Look below for the line containing "その回のポッと出のキャラが裏切り者でしたってやられて"; from there through the line containing "やられてしまったかも?", both lines included, please set down each line exactly and nothing else.

##### Data listing #####

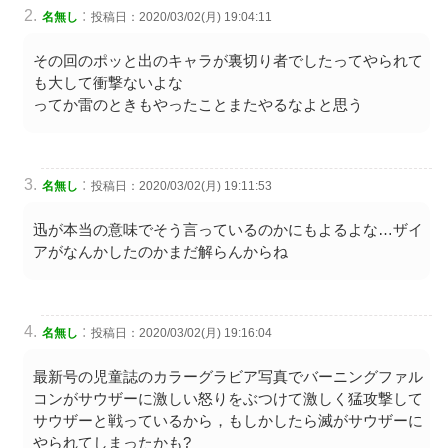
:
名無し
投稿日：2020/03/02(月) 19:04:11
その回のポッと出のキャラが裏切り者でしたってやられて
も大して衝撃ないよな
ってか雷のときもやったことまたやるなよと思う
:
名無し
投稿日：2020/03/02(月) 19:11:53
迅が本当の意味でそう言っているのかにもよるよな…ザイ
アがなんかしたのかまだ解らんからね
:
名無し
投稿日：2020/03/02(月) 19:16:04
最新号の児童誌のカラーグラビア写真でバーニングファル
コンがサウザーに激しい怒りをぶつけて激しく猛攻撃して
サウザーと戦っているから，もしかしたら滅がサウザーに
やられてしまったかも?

#####
##### Data listing #####

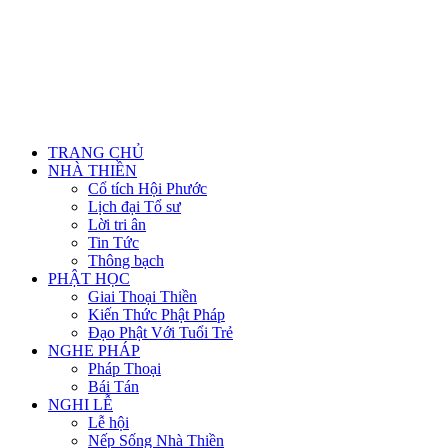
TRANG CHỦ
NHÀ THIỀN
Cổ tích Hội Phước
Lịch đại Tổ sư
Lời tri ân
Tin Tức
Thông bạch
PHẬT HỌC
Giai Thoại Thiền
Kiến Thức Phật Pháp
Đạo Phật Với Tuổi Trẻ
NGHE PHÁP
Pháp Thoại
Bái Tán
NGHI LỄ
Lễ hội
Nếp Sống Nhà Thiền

#####

__Solution for this exercise__
その回のポッと出のキャラが裏切り者でしたってやられて
も大して衝撃ないよな
ってか雷のときもやったことまたやるなよと思う
:
名無し
投稿日：2020/03/02(月) 19:11:53
迅が本当の意味でそう言っているのかにもよるよな…ザイ
アがなんかしたのかまだ解らんからね
:
名無し
投稿日：2020/03/02(月) 19:16:04
最新号の児童誌のカラーグラビア写真でバーニングファル
コンがサウザーに激しい怒りをぶつけて激しく猛攻撃して
サウザーと戦っているから，もしかしたら滅がサウザーに
やられてしまったかも?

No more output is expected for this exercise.